Sadie was a beautiful sweet girl. Rest in peace - Sadie.


----------



## Skipperella (Jul 27, 2012)

What a pretty girl she was I'm very very sorry for your loss


----------



## LovelyGold (Nov 4, 2010)

Sadie was a lovely girl...with such a gorgeous coat too! I'm terribly sorry for your recent loss. I'm sure your precious girl knew how loved she was!! Condolences to you and your family.


----------



## Buddy's mom forever (Jun 23, 2011)

I am very, very sorry for your loss. Sadie was beautiful girl, it is unfair she left you so sudden. Her life was short but full of love. There are so many of us who feel your pain and understand how great is your loss. 

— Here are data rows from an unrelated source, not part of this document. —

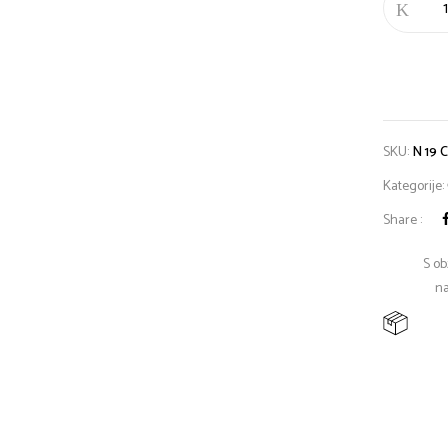
SKU:
N 19 
Kategorije:
Share :
S ob
na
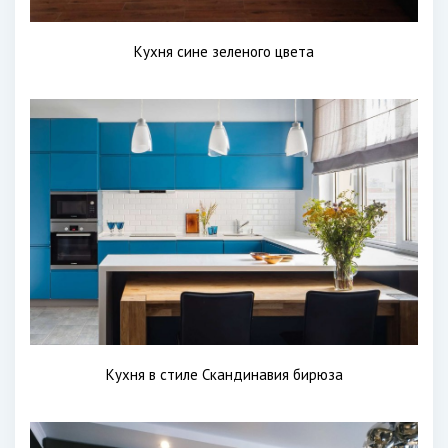
Кухня сине зеленого цвета
Кухня в стиле Скандинавия бирюза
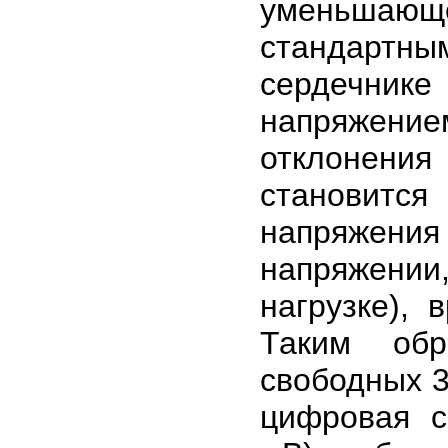
уменьшающе
стандарт
сердечник
напряжение
отклонения
становитс
напряжения
напряжении,
нагрузке), 
Таким обр
свободных 3
цифровая с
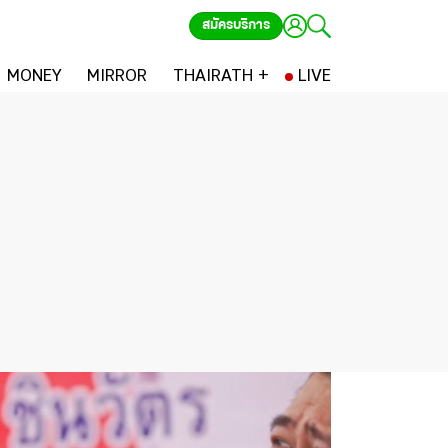
สมัครบริการ
MONEY
MIRROR
THAIRATH +
LIVE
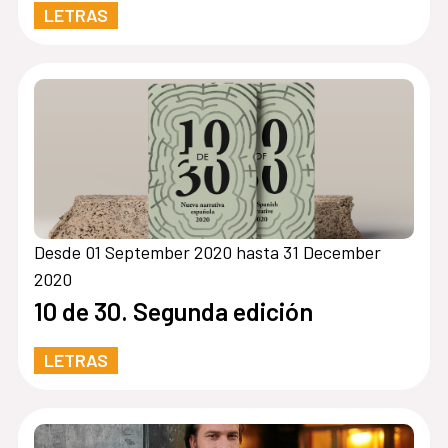
LETRAS
Desde 01 September 2020 hasta 31 December
2020
10 de 30. Segunda edición
LETRAS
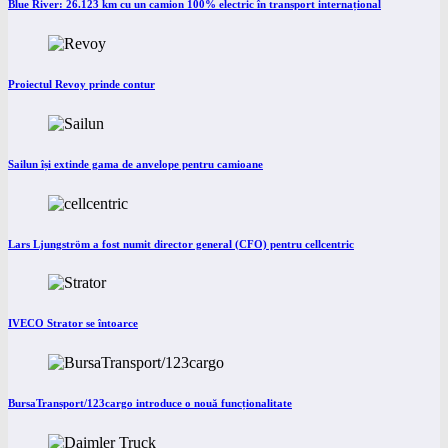
Blue River: 26.123 km cu un camion 100% electric în transport internațional
Proiectul Revoy prinde contur
Sailun își extinde gama de anvelope pentru camioane
Lars Ljungström a fost numit director general (CFO) pentru cellcentric
IVECO Strator se întoarce
BursaTransport/123cargo introduce o nouă funcționalitate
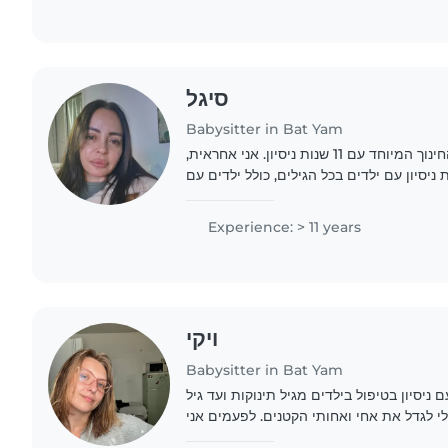
סיגל
Babysitter in Bat Yam
אני עובדת עירייה בתחום החינוך המיוחד עם 11 שנות ניסיון. אני אחראית,
ניסיון עם ילדים בכל הגילים, כולל ילדים עם
Experience: > 11 years
ויקי
Babysitter in Bat Yam
28 מבת ים עם ניסיון בטיפול בילדים מגיל תינוקות ועד גיל
לי לגדל את אחי ואחותי הקטנים. לפעמים אני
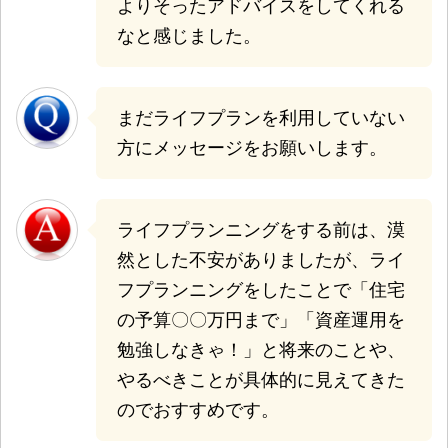
よりそったアドバイスをしてくれる
なと感じました。
まだライフプランを利用していない
方にメッセージをお願いします。
ライフプランニングをする前は、漠
然とした不安がありましたが、ライ
フプランニングをしたことで「住宅
の予算〇〇万円まで」「資産運用を
勉強しなきゃ！」と将来のことや、
やるべきことが具体的に見えてきた
のでおすすめです。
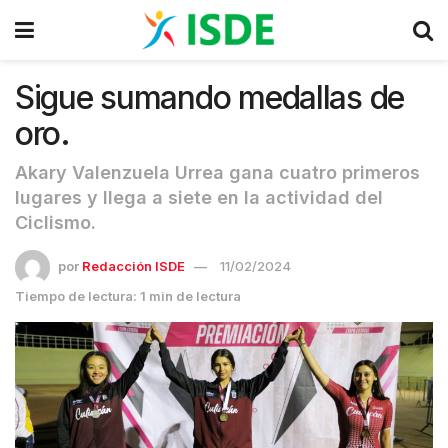
Sigue sumando medallas de
oro.
Akary Valenzuela Urrea gana cuatro primeros
lugares y llega a siete en la actividad del
Ciclismo.
por
Redacción ISDE
11/02/2024
Tiempo de lectura: 1 min de lectura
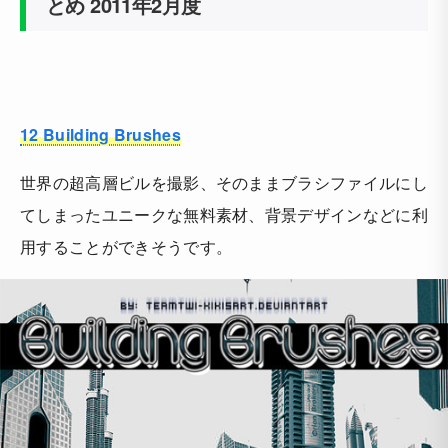
とめ 2011年2月度
12 Building Brushes
世界の超高層ビルを撮影、そのままブラシファイルにし
てしまったユニークな無料素材、背景デザインなどに利
用することができそうです。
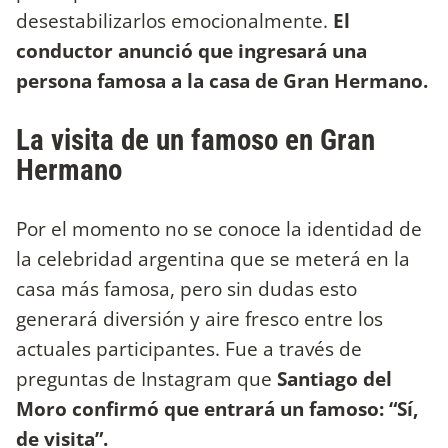
desestabilizarlos emocionalmente.
El
conductor anunció que ingresará una
persona famosa a la casa de Gran Hermano.
La visita de un famoso en Gran
Hermano
Por el momento no se conoce la identidad de
la celebridad argentina que se meterá en la
casa más famosa, pero sin dudas esto
generará diversión y aire fresco entre los
actuales participantes. Fue a través de
preguntas de Instagram que
Santiago del
Moro confirmó que entrará un famoso: “Sí,
de visita”.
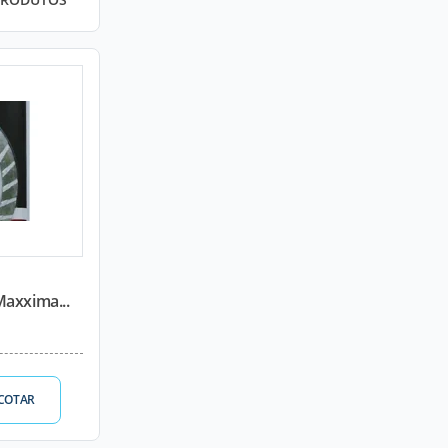
axxima...
COTAR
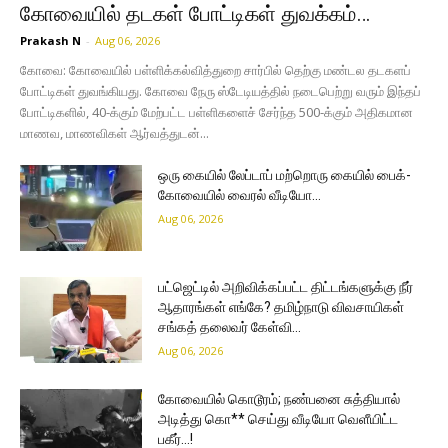
கோவையில் தடகள் போட்டிகள் துவக்கம்…
Prakash N
-
Aug 06, 2026
கோவை: கோவையில் பள்ளிக்கல்வித்துறை சார்பில் தெற்கு மண்டல தடகளப்
போட்டிகள் துவங்கியது. கோவை நேரு ஸ்டேடியத்தில் நடைபெற்று வரும் இந்தப்
போட்டிகளில், 40-க்கும் மேற்பட்ட பள்ளிகளைச் சேர்ந்த 500-க்கும் அதிகமான
மாணவ, மாணவிகள் ஆர்வத்துடன்...
ஒரு கையில் லேப்டாப் மற்றொரு கையில் பைக்-
கோவையில் வைரல் வீடியோ…
Aug 06, 2026
பட்ஜெட்டில் அறிவிக்கப்பட்ட திட்டங்களுக்கு நீர்
ஆதாரங்கள் எங்கே? தமிழ்நாடு விவசாயிகள்
சங்கத் தலைவர் கேள்வி…
Aug 06, 2026
கோவையில் கொடூரம்; நண்பனை சுத்தியால்
அடித்து கொ** செய்து வீடியோ வெளீயிட்ட
பகீர்…!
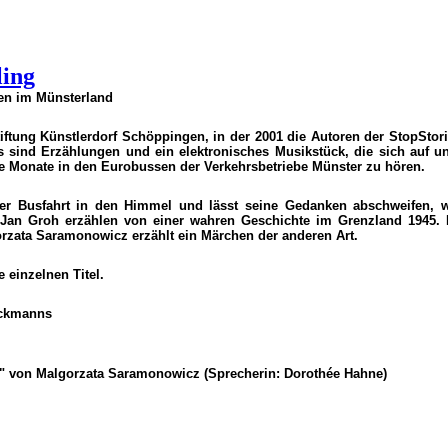
ling
en im Münsterland
iftung Künstlerdorf Schöppingen, in der
2001
die Autoren der StopStor
s sind Erzählungen und ein elektronisches Musikstück, die sich auf 
re Monate in den Eurobussen der Verkehrsbetriebe Münster zu hören.
 Busfahrt in den Himmel und lässt seine Gedanken abschweifen, wäh
 Jan Groh erzählen von einer wahren Geschichte im Grenzland 1945. 
zata Saramonowicz erzählt ein Märchen der anderen Art.
 einzelnen Titel.
eckmanns
" von Malgorzata Saramonowicz (Sprecherin: Dorothée Hahne)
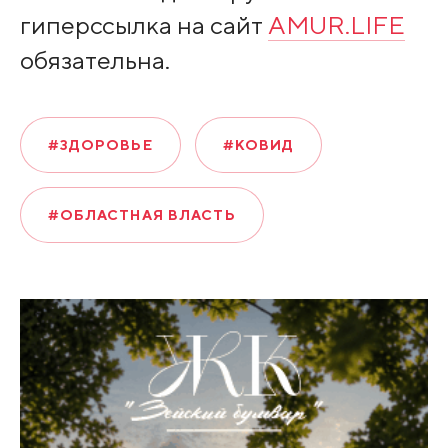
гиперссылка на сайт
AMUR.LIFE
обязательна.
#ЗДОРОВЬЕ
#КОВИД
#ОБЛАСТНАЯ ВЛАСТЬ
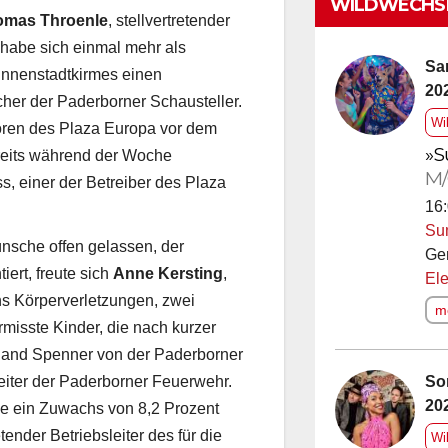
WILDWECHSE
omas Throenle
, stellvertretender
i habe sich einmal mehr als
Sa
 Innenstadtkirmes einen
20
cher der Paderborner Schausteller.
Wi
toren des Plaza Europa vor dem
»S
eits während der Woche
M/
s, einer der Betreiber des Plaza
16:
Su
nsche offen gelassen, der
Ge
iert, freute sich
Anne Kersting
,
Ele
s Körperverletzungen, zwei
me
rmisste Kinder, die nach kurzer
oland Spenner von der Paderborner
So
Leiter der Paderborner Feuerwehr.
20
de ein Zuwachs von 8,2 Prozent
retender Betriebsleiter des für die
Wi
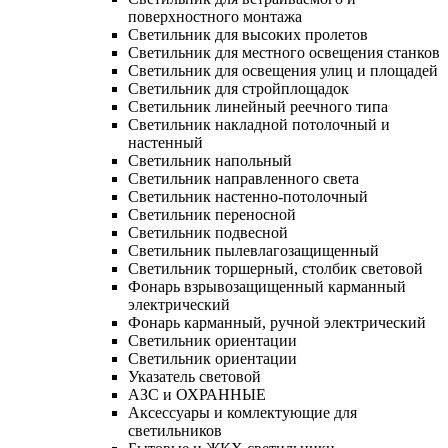
поверхностного монтажа
Светильник для высоких пролетов
Светильник для местного освещения станков
Светильник для освещения улиц и площадей
Светильник для стройплощадок
Светильник линейный реечного типа
Светильник накладной потолочный и
настенный
Светильник напольный
Светильник направленного света
Светильник настенно-потолочный
Светильник переносной
Светильник подвесной
Светильник пылевлагозащищенный
Светильник торшерный, столбик световой
Фонарь взрывозащищенный карманный
электрический
Фонарь карманный, ручной электрический
Светильник ориентации
Светильник ориентации
Указатель световой
АЗС и ОХРАННЫЕ
Аксессуары и комлектующие для
светильников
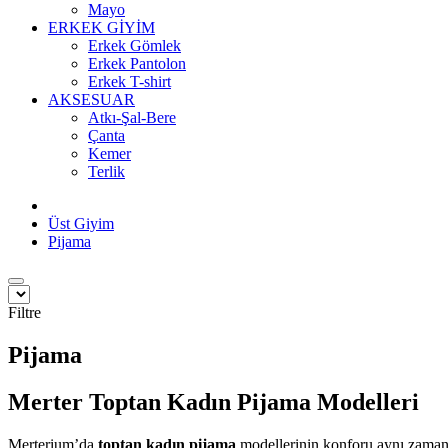
Mayo
ERKEK GİYİM
Erkek Gömlek
Erkek Pantolon
Erkek T-shirt
AKSESUAR
Atkı-Şal-Bere
Çanta
Kemer
Terlik
Üst Giyim
Pijama
Filtre
Pijama
Merter Toptan Kadın Pijama Modelleri
Merterium’da
toptan kadın pijama
modellerinin konforu aynı zamanda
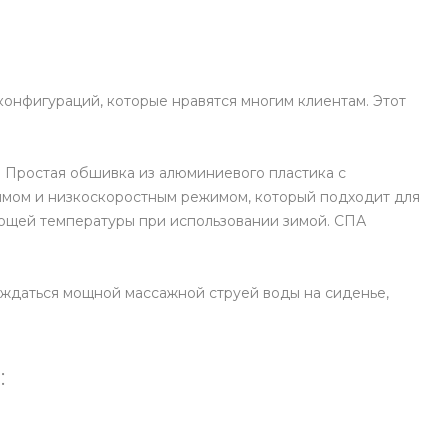
конфигураций, которые нравятся многим клиентам. Этот
. Простая обшивка из алюминиевого пластика с
жимом и низкоскоростным режимом, который подходит для
ующей температуры при использовании зимой. СПА
аждаться мощной массажной струей воды на сиденье,
:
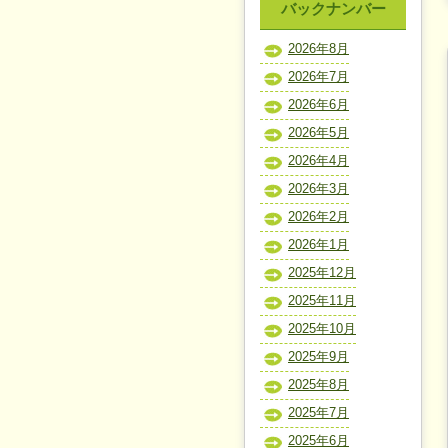
バックナンバー
2026年8月
2026年7月
2026年6月
2026年5月
2026年4月
2026年3月
2026年2月
2026年1月
2025年12月
2025年11月
2025年10月
2025年9月
2025年8月
2025年7月
2025年6月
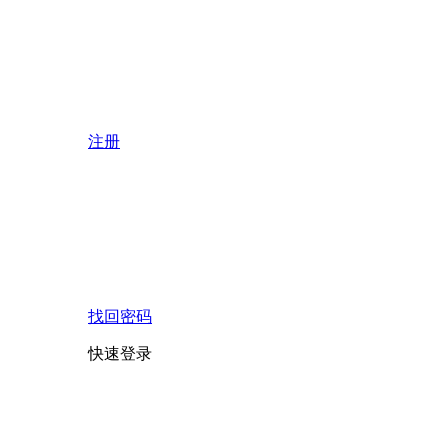
注册
找回密码
快速登录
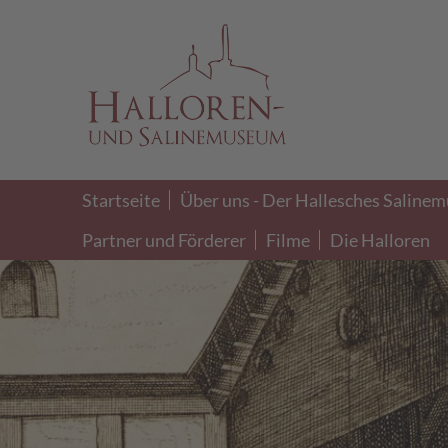
Startseite
Über uns - Der Hallesches Salinem
Partner und Förderer
Filme
Die Halloren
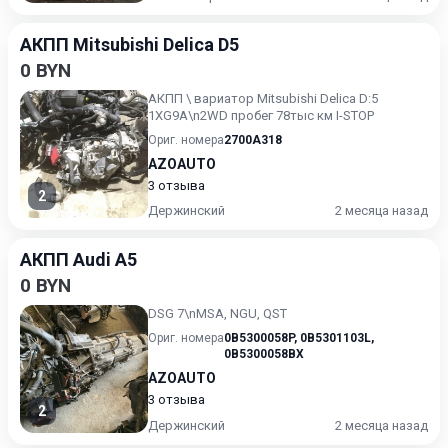
АКПП Mitsubishi Delica D5
0 BYN
АКПП \ вариатор Mitsubishi Delica D:5
1XG9A\n2WD пробег 78тыс км I-STOP
Ориг. номера
2700A318
AZOAUTO
3 отзыва
2
Держинский
2 месяца назад
АКПП Audi A5
0 BYN
DSG 7\nMSA, NGU, QST
Ориг. номера
0B5300058P
,
0B5301103L
,
0B5300058BX
AZOAUTO
3 отзыва
2
Держинский
2 месяца назад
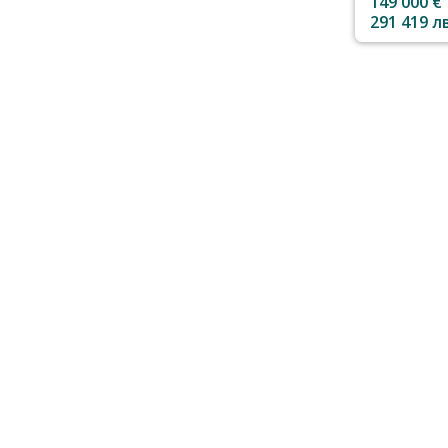
149 000 €
291 419 лв
Не намирате това, което търсите? Обадете ни се!
Можем да го намерим за Вас!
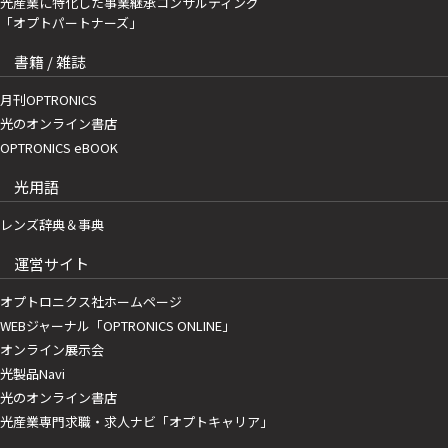
光産業に特化した事業継承コンサルティング
「オプトパートナーズ」
書籍 / 雑誌
月刊OPTRONICS
光のオンライン書店
OPTRONICS eBOOK
光用語
レンズ辞典＆事典
運営サイト
オプトロニクス社ホームページ
WEBジャーナル「OPTRONICS ONLINE」
オンライン展示会
光製品Navi
光のオンライン書店
光産業専門求職・求人ナビ「オプトキャリア」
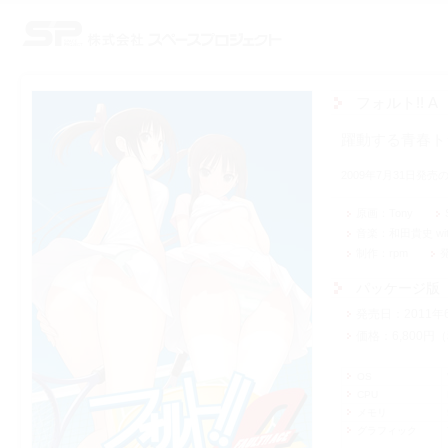
株式会社スペースプロジェクト
フォルト!! A
躍動する青春ト
2009年7月31日発
原画
Tony
音楽
和田貴史 with
制作
rpm
パッケージ版
発売日
2011年
価格
6,800
OS
CPU
メモリ
グラフィック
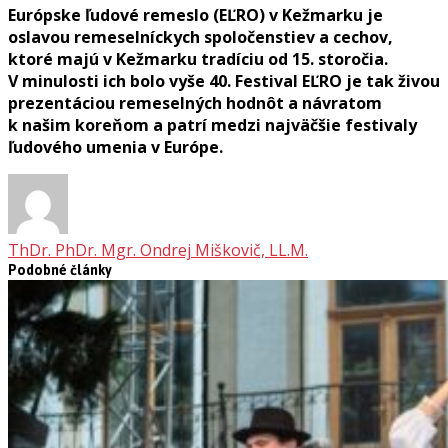
Európske ľudové remeslo (EĽRO) v Kežmarku je
oslavou remeselníckych spoločenstiev a cechov,
ktoré majú v Kežmarku tradíciu od 15. storočia.
V minulosti ich bolo vyše 40. Festival EĽRO je tak živou
prezentáciou remeselných hodnôt a návratom
k našim koreňom a patrí medzi najväčšie festivaly
ľudového umenia v Európe.
ThDr. PhDr. Mgr. Ondrej Miškovič, LL.M.
Podobné články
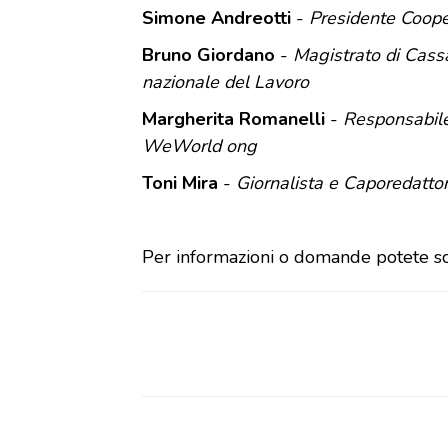
Simone Andreotti
-
Presidente Coope
Bruno Giordano
-
Magistrato di Cassa
nazionale del Lavoro
Margherita Romanelli
-
Responsabile
WeWorld ong
Toni Mira
-
Giornalista e Caporedattor
Per informazioni o domande potete sc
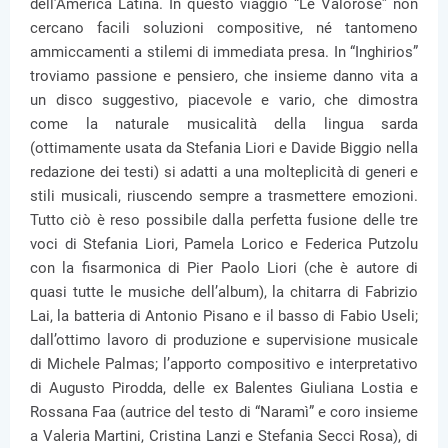
dell’America Latina. In questo viaggio “Le Valorose” non
cercano facili soluzioni compositive, né tantomeno
ammiccamenti a stilemi di immediata presa. In “Inghirios”
troviamo passione e pensiero, che insieme danno vita a
un disco suggestivo, piacevole e vario, che dimostra
come la naturale musicalità della lingua sarda
(ottimamente usata da Stefania Liori e Davide Biggio nella
redazione dei testi) si adatti a una molteplicità di generi e
stili musicali, riuscendo sempre a trasmettere emozioni.
Tutto ciò è reso possibile dalla perfetta fusione delle tre
voci di Stefania Liori, Pamela Lorico e Federica Putzolu
con la fisarmonica di Pier Paolo Liori (che è autore di
quasi tutte le musiche dell’album), la chitarra di Fabrizio
Lai, la batteria di Antonio Pisano e il basso di Fabio Useli;
dall’ottimo lavoro di produzione e supervisione musicale
di Michele Palmas; l’apporto compositivo e interpretativo
di Augusto Pirodda, delle ex Balentes Giuliana Lostia e
Rossana Faa (autrice del testo di “Naramì” e coro insieme
a Valeria Martini, Cristina Lanzi e Stefania Secci Rosa), di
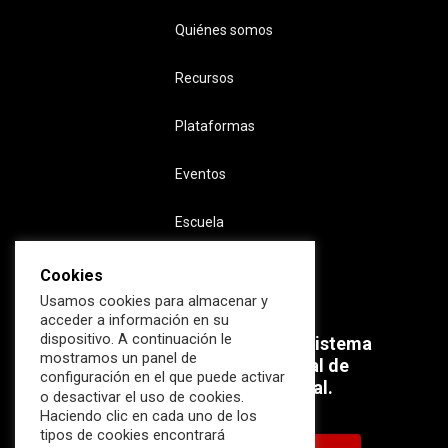
Quiénes somos
Recursos
Plataformas
Eventos
Escuela
Cookies
Usamos cookies para almacenar y
acceder a información en su
dispositivo. A continuación le
Súmate ahora al mayor Ecosistema
mostramos un panel de
profesional e internacional de
configuración en el que puede activar
Ciberseguridad Industrial.
o desactivar el uso de cookies.
Haciendo clic en cada uno de los
tipos de cookies encontrará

Run free, play hard, sleep softly sweet Sadie girl.


----------



## goldy1 (Aug 5, 2012)

Cannot imagine how hard this is for you and your family. She was a beautiful girl. An angel who who will be loved and treasured forever.


----------



## MajesticSadiesMom (Mar 8, 2011)

Thank you everyone. Everyday is getting a bit easier. I miss her soooooo much!


----------



## Karen519 (Aug 21, 2006)

*Sadie*

Your Sadie was a very beautiful girl and like someone else said, she was VERY LOVED! 

My heart just hurts for you.


----------



## dmist (May 18, 2012)

She was a beautiful girl.So sorry for your loss.


----------



## CAROLINA MOM (May 12, 2009)

Sadie was a very beautiful girl. My heart breaks for you, I'm so sorry your loss. 

My thoughts and prayers are with you and your family.


----------



## Bridgers Dad (Aug 31, 2012)

When someone leaves us I understand how hard it is look a pictures and not cry. Sadie was indeed very beautiful, and a loving dog like only goldens can be. I am very sad for your loss and I hope the pictures will help in the future.


----------



## goldensmum (Oct 23, 2007)

Such a beautiful girl, she will be forever in your hearts


----------